Wilt wrote in post #18410856
Be aware that although a number of folks said 'Print it any size you want', that a lot of commercial printers insist that you provide them with a file which would permit 300 pixels per inch of final size...so if you wanted a 40" tall print, you would need to resize in postprocessing from starting with 1718 pixels to 40*300 size...1718 pixels is resized to 12000 pixels in the file provided to them...7X as many pixels as you started with!
I think you might struggle to print that image at 40" high mind, since at that size it would be 90.8" wide! That would be some impressive chimney breast to hand the print on too. But Wilt does have a point in that a lot of commercial labs will want you to provide them with a file that will allow production of the image at a minimum of 300 PPI, regardless of size. The other issue with large photographic prints, that doesn't seem to happen with other similar forms of art, is that instead of just standing back at the natural viewing distance, which is usually about the same distance as the diagonal size of the picture, they will try to move in close to "see the detail".

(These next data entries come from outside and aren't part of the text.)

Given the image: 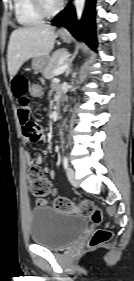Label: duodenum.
Here are the masks:
<instances>
[{
	"mask_svg": "<svg viewBox=\"0 0 134 281\" xmlns=\"http://www.w3.org/2000/svg\"><path fill=\"white\" fill-rule=\"evenodd\" d=\"M61 106H62L61 100L58 99V100L56 101V103H55V110H56L57 113L60 112Z\"/></svg>",
	"mask_w": 134,
	"mask_h": 281,
	"instance_id": "1",
	"label": "duodenum"
}]
</instances>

So yes you can sometimes get away with a big print at a lower effective resolution, but you really had better hang it somewhere that will make it impossible for a viewer to walk right on up to it and as I said before, view it at "nose" length.
As I said in my first post in this thread I think the image will look really nice printed at 26" wide, and actually you would probably get away with up to around 36" on the long edge. What I would do however if I were considering going that large is to the image enlargement process so that you have a file that is the required pixel dimensions at 300 PPI, and then I would crop out a couple of sections that are 1800×1200 pixels, and print them, they will be 6"×4", using a finish that will be similar to your chosen finished work, so for the acrylic I linked to I would just use glossy paper. Then just see what you think of that print at a range of viewing distances.
With that large file, if you have a monitor with an average resolution, then viewing the image at 30% or 3:1, will give a rough approximation of the size that a 300 PPI print will be. This is because the average resolution for a monitor is right around 100 PPI.